ICF also now is associated with another beleaguered disaster recovery effort. The state of New Jersey has contracted with the company to help staff recovery centers and handle other responsibilities related to damage caused by Hurricane Sandy in 2012. ICF assumed an expanded role in Sandy rebuilding efforts last year after slow grant distributions and other complaints led to the firing of the former contractor, Hammerman & Gainer Inc., the Louisiana company that replaced ICF as the Road Home administrator in 2009 and still manages the program.

For Redlener at the National Center for Disaster Preparedness, the fact that history seems to be repeating itself in Sandy rebuilding efforts suggests the country hasn’t learned from Road Home’s mistakes.

“When we experience a disaster, it inevitably leads to lessons learned,” he says. “Like, don’t give out grants in lump-sum payments, give them out in steps. And have more government enforcement of potential fraud. And have case managers that will help every single grantee navigate these very complex waters. But in our current economic and political environment, the final step of applying these lessons is paralyzed.”

In the Lower 9th Ward, people have learned a lesson from Hurricane Katrina and the Road Home program, one they’re applying every day: They can’t wait for others to rebuild their community.
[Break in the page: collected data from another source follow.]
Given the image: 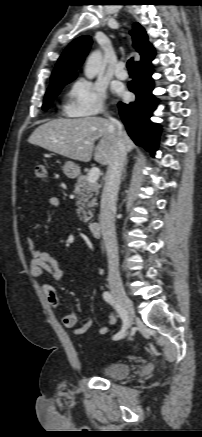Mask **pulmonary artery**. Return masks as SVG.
Instances as JSON below:
<instances>
[{
	"label": "pulmonary artery",
	"instance_id": "e3ab8cb5",
	"mask_svg": "<svg viewBox=\"0 0 202 437\" xmlns=\"http://www.w3.org/2000/svg\"><path fill=\"white\" fill-rule=\"evenodd\" d=\"M115 76L120 80H125L127 78V72L125 70V64L123 62H119L116 66Z\"/></svg>",
	"mask_w": 202,
	"mask_h": 437
}]
</instances>
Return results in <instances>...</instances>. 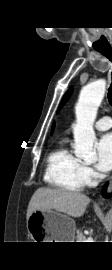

They have to do it themselves. “The real fear of the 10th anniversary is the world is going to be focused on us on Aug. 29, and on Aug. 30, they will never look at us again,” said M.A. Sheehan, director of the Lower 9th Ward Homeownership Association’s House the 9 Program. She’s working to raise money to help locate and advocate for the hundreds of Road Home families who still haven’t returned to the Lower 9th Ward.

“One of the best outcomes of Katrina is that a fundamentally vigilant population has evolved,” said Roberta Gratz, an urban critic and author of "We're Still Here Ya Bastards: How the People of New Orleans Rebuilt Their City." “They are much more activist-inclined, more willing to stand up to government resistance and play the part of a good citizen.”

Gueringer is among those who have been transformed. “To say the Road Home is a success is an outright lie,” she said. “People have been fighting on this long journey for 10 years. People had died, people have grieved to death. The journey home is still not over for those who remain in the diaspora.”

She’s having her next-door-neighbor, James, a jack of all trades, repaint her exterior. On a recent sunny afternoon, she steps outside in the boiling heat to check on his progress.

“Oh yeah, it’s gonna look good,” she said, gazing at her home. “It’s gonna look good.”